Friday, December 21, 2012

Dark islands passing

Photobucket

Last Day Of The World

An egret will swoop beneath the oaks,
winged with white grace and angelspar,
pass out and over the flatlands below and
no one will see it do so but you and you alone.

A gopher will push earth up and out,
press its head through and tuck back
into its black hole to emerge another
day, perhaps, when this is all over.

Photobucket

A man will step out into the cool sun,
sip morning coffee and hold the sea
in his eyes, the unworried blue beset
by dark islands passing on the horizon.

A woman will rest her head on her hand,
in France, let’s say, turn her gaze West
where everything passes to yesterday, ask
another glass of wine to promise her nothing.

Joseph Gallo
December 21, 2012

Photobucket

Wednesday, December 19, 2012

Something outside our own time

Photobucket

Delft 1662

We follow the walls along the canal, moss
wet where the stonesplits never dry out,
arches and thresholds long set before we
ever came into this world. Human smells:
vegetables in a pot; animals and leavings;
tobacco ghosting from windows; the oily
spirings of fish breaking the ship still surface.

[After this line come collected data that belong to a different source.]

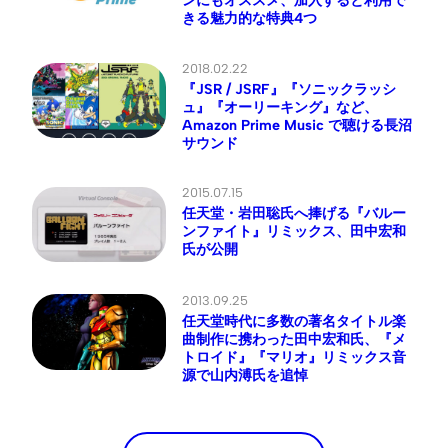
きる魅力的な特典4つ
2018.02.22
『JSR / JSRF』『ソニックラッシ
ュ』『オーリーキング』など、
Amazon Prime Music で聴ける長沼
サウンド
2015.07.15
任天堂・岩田聡氏へ捧げる『バルー
ンファイト』リミックス、田中宏和
氏が公開
2013.09.25
任天堂時代に多数の著名タイトル楽
曲制作に携わった田中宏和氏、『メ
トロイド』『マリオ』リミックス音
源で山内溥氏を追悼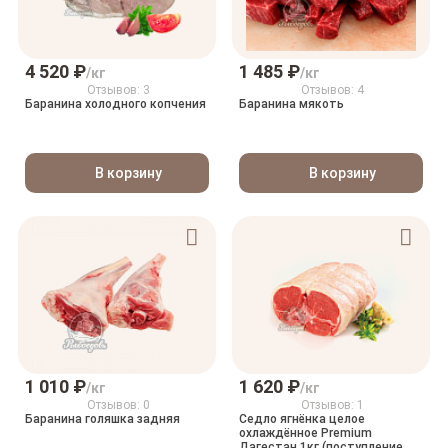
4 520 ₽
1 485 ₽
/кг
/кг
Отзывов: 3
Отзывов: 4
Баранина холодного копчения
Баранина мякоть
В корзину
В корзину
1 010 ₽
1 620 ₽
/кг
/кг
Отзывов: 0
Отзывов: 1
Баранина голяшка задняя
Седло ягнёнка целое
охлаждённое Premium
Дагестан 1кг (поступление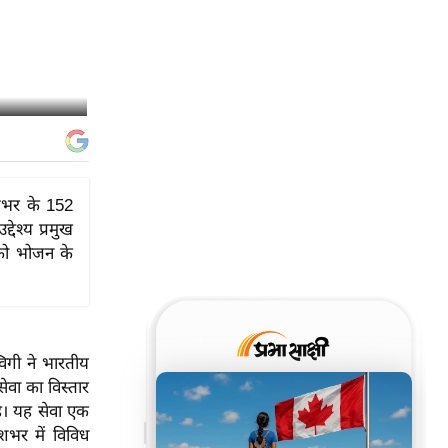
ेशभर के 152
देश्य प्रमुख
ं को भोजन के
विगी ने भारतीय
वा का विस्तार
ै। यह सेवा एक
शभर में विविध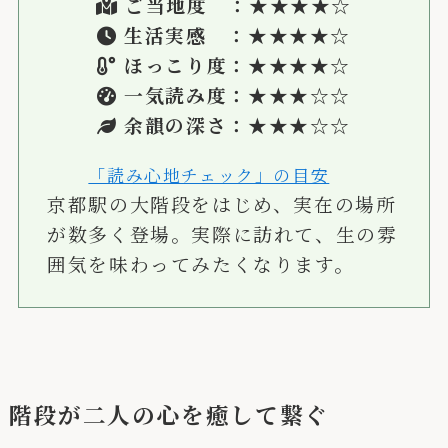
ご当地度 ：★
★★★
☆
生活実感 ：★
★★★
☆
ほっこり度：★★★★☆
一気読み度：★★★
☆
☆
余韻の深さ：★★★☆☆
「読み心地チェック」の目安
京都駅の大階段をはじめ、実在の場所
が数多く登場。実際に訪れて、生の雰
囲気を味わってみたくなります。
階段が二人の心を癒して繋ぐ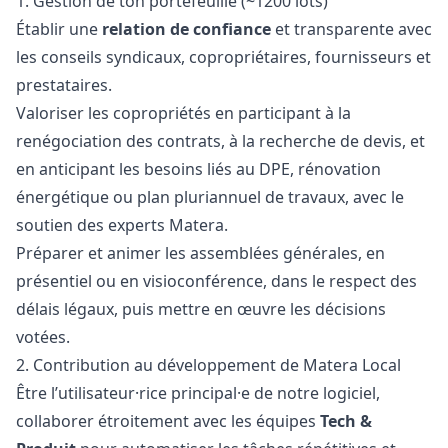
1. Gestion de ton portefeuille (~1200 lots)
Établir une
relation de confiance
et transparente avec
les conseils syndicaux, copropriétaires, fournisseurs et
prestataires.
Valoriser les copropriétés en participant à la
renégociation des contrats, à la recherche de devis, et
en anticipant les besoins liés au DPE, rénovation
énergétique ou plan pluriannuel de travaux, avec le
soutien des experts Matera.
Préparer et animer les assemblées générales, en
présentiel ou en visioconférence, dans le respect des
délais légaux, puis mettre en œuvre les décisions
votées.
2. Contribution au développement de Matera Local
Être l’utilisateur·rice principal·e de notre logiciel,
collaborer étroitement avec les équipes
Tech &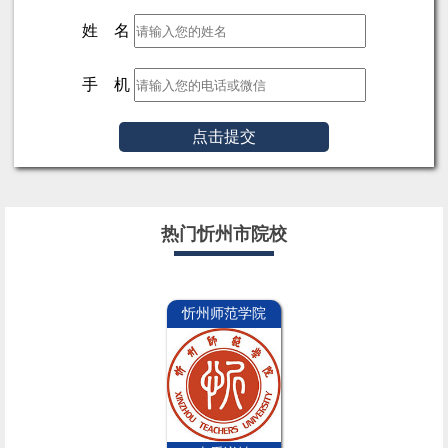
姓 名
手 机
点击提交
热门忻州市院校
忻州师范学院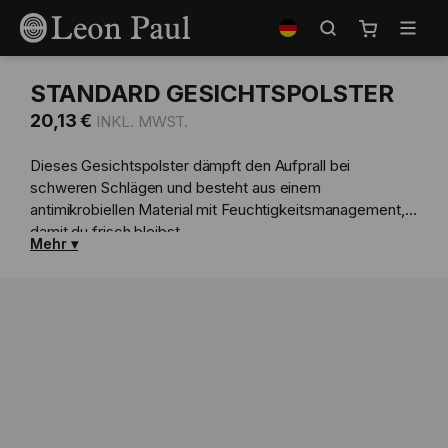
Zum
Shop
Inhalt
auswählen
Mein Waren
springen
STANDARD GESICHTSPOLSTER
20,13 €
Dieses Gesichtspolster dämpft den Aufprall bei
schweren Schlägen und besteht aus einem
antimikrobiellen Material mit Feuchtigkeitsmanagement,
damit du frisch bleibst.
Mehr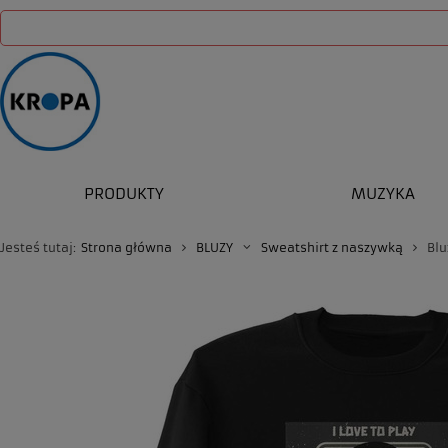
PRODUKTY
MUZYKA
Jesteś tutaj:
Strona główna
BLUZY
Sweatshirt z naszywką
Blu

When it’s cold like this there is visible
evidence of the moist clocks within us,
the relentless cadence that marches us
towards patient flowers in the fields.
Midway over a bridge, we stop to gaze
down at wavy figures leaning up that mimic
and match our every thrall-held mocking.

Photobucket

The city will never again look as it does
right now. Across the inlet, a man seated
before an easel lifts his head now and again,
regards us merely as shapes within a purpose.
What that purpose is cannot be known for
centuries, perhaps, when we might again be
seen by something outside our own time.

Night will fall heavier than usual, we sense,
so we turn to put the wind at our coat backs.
There are mouths to kiss and feed, bellies to
fill as there are stars to look down and see it
all for what it is. Closing the door, we think on
the man, his paint drying, everything keeping.

Joseph Gallo
December 11, 2012

Photobucket

Saturday, December 15, 2012

Everything there was

Photobucket

The Cruelty Of Continuance

Swan slips slow across sunplay on the lake
where the winter girl went through the ice.

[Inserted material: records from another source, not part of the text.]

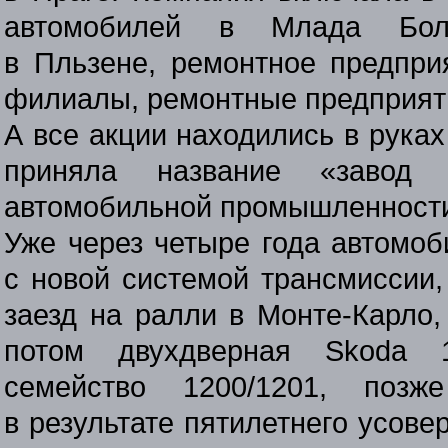
автомобилей в Млада Боле
в Пльзене, ремонтное предпри
филиалы, ремонтные предприяти
А все акции находились в руках
приняла название «завод 
автомобильной промышленности
Уже через четыре года автомоб
с новой системой трансмиссии,
заезд на ралли в Монте-Карло,
потом двухдверная Skoda 
семейство
1200/1201
, позж
в результате пятилетнего усов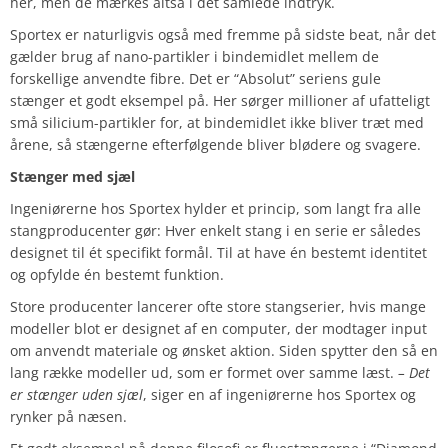
her, men de mærkes altså i det samlede indtryk.
Sportex er naturligvis også med fremme på sidste beat, når det
gælder brug af nano-partikler i bindemidlet mellem de
forskellige anvendte fibre. Det er “Absolut” seriens gule
stænger et godt eksempel på. Her sørger millioner af ufatteligt
små silicium-partikler for, at bindemidlet ikke bliver træt med
årene, så stængerne efterfølgende bliver blødere og svagere.
Stænger med sjæl
Ingeniørerne hos Sportex hylder et princip, som langt fra alle
stangproducenter gør: Hver enkelt stang i en serie er således
designet til ét specifikt formål. Til at have én bestemt identitet
og opfylde én bestemt funktion.
Store producenter lancerer ofte store stangserier, hvis mange
modeller blot er designet af en computer, der modtager input
om anvendt materiale og ønsket aktion. Siden spytter den så en
lang række modeller ud, som er formet over samme læst.
– Det
er stænger uden sjæl
, siger en af ingeniørerne hos Sportex og
rynker på næsen.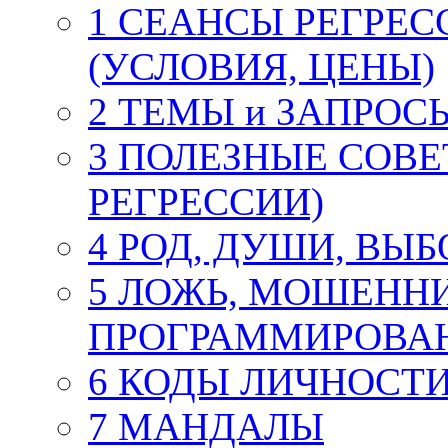
1 СЕАНСЫ РЕГРЕС
(УСЛОВИЯ, ЦЕНЫ)
2 ТЕМЫ и ЗАПРОС
3 ПОЛЕЗНЫЕ СОВЕ
РЕГРЕССИИ)
4 РОД, ДУШИ, ВЫ
5 ЛОЖЬ, МОШЕНН
ПРОГРАММИРОВА
6 КОДЫ ЛИЧНОСТИ.
7 МАНДАЛЫ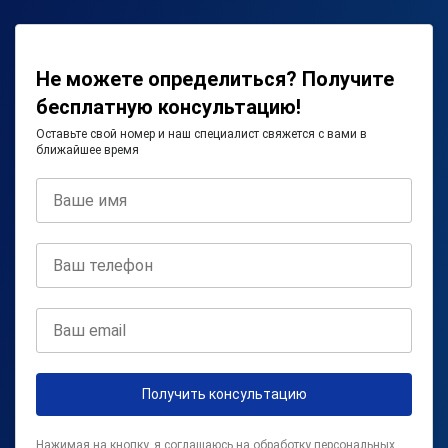
Не можете определиться? Получите
бесплатную консультацию!
Оставьте свой номер и наш специалист свяжется с вами в
ближайшее время
Получить консультацию
Нажимая на кнопку, я соглашаюсь на
обработку персональных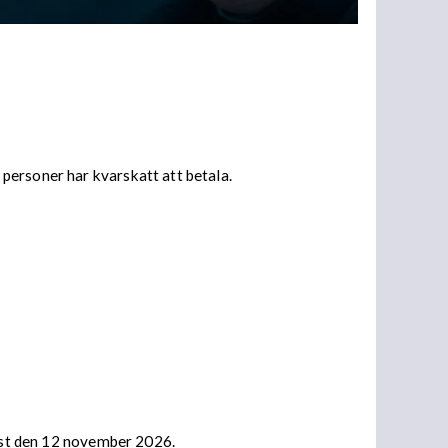
personer har kvarskatt att betala.
nast den 12 november 2026.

Lark sits the meadowbroke oak limb
where the bright rope held the still boy.

White cloud passes through a space in sky
where the plane fell into the dark blue sea.

Photobucket

Mother removes forgotten clothes from a dryer
where yesterday a small form fit them perfectly.

Children sit before chalk alphabets and open books
where one morning took everything there was ever to learn.

Joseph Gallo
December 15, 2012

Photobucket

Tuesday, December 11, 2012

Something heavy and old

Photobucket

Lonesome Underground

Some say we was touched, not by angels
or worms, or holy living things, but by
troubles of this world that follow a man
all the way down into the last hole he’ll
never dig himself out of. That’s the way
it was, the black and white of it, the penny
candy of it, the two day old bread of it.

So we kept moving, across states that
held their nose for having us, passing
as quickly as a setting sun would let us.
There were river bars with banks no foot
or snake dare linger too long on, rocks
with faces of dead Indians etched by the
breaking of rain and wind against the
indestructible. From winding vistas we
saw the expanse of fruit trees dissolving
in coastal mist, crops laid out like herring-
bone binding the wounds of something
that might never heal, something that
looked to bleed itself forever over.

Photobucket

There was crosses sticking up and out
of the ground, scattered in rows, sorta,
some straight as lightning rods, some
crooked as the Devil’s tail leaning nine
ways towards Gehenna, names carved
in the halfbeams, two dates separated
by a short dash between, the lingering
scent of a silence that wouldn’t budge
before an onslaught of morning larks.

That’s when I heard it, like a muffled
harmonica coming up from the soil,
a tinny reeding like lips across a waxed
comb, faint at first, then steady and
sweet almost. But there weren’t no one
there, no one above ground, that is, so
I walked among that field of mounds
and something like a sadness come over,
a sure slow sorrow better kept in a shut
box, maybe, hid under something heavy
and old, something like lonesomeness.